Which standard is required for BRSR assurance in India?
SEBI's BRSR Core framework requires reasonable assurance. While SEBI does not prescribe a specific standard name, the assurance must be performed in accordance with standards issued by the IAASB -- effectively ISAE 3000 (Revised) or, once effective, ISSA 5000. Assurance providers must be members of ICAI or meet SEBI's accreditation criteria.
What is AA1000AS Type 1 vs Type 2?
AA1000AS v3 offers two engagement types. Type 1 evaluates the organization's adherence to the AA1000 AccountAbility Principles (inclusivity, materiality, responsiveness, and impact) without assessing performance data.

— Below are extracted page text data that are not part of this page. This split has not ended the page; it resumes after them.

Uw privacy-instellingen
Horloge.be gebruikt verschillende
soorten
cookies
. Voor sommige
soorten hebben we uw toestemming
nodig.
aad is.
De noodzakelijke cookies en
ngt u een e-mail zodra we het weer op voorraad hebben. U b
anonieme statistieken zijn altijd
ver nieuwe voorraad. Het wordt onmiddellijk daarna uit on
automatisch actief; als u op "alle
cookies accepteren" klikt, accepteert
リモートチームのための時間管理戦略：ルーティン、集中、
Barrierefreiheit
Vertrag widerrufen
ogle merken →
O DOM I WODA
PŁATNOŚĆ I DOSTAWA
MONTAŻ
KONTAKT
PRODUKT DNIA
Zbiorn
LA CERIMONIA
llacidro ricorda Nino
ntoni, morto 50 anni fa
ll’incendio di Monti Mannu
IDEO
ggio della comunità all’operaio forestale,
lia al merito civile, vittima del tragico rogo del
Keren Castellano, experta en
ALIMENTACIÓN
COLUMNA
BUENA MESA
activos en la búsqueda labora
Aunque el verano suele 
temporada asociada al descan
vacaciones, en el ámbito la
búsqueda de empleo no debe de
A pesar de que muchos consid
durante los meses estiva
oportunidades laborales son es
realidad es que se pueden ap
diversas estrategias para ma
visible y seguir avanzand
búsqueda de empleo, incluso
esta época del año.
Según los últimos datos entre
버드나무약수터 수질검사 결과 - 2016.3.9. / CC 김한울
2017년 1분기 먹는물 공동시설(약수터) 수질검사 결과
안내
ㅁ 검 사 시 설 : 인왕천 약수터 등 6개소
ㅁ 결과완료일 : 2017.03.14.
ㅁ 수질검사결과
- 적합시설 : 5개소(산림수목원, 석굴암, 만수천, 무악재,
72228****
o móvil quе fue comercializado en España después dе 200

Type 2 evaluates both adherence to principles and the reliability of specified performance information, making it more comprehensive and suitable for organizations seeking data-level assurance alongside process evaluation.
Can I use more than one assurance standard simultaneously?
Yes. Some organizations commission dual-standard engagements -- for example, ISAE 3000 for investor-grade data assurance combined with AA1000AS Type 2 for stakeholder engagement and materiality process evaluation. This approach provides both quantitative rigor and qualitative process assurance, though it increases engagement complexity and cost.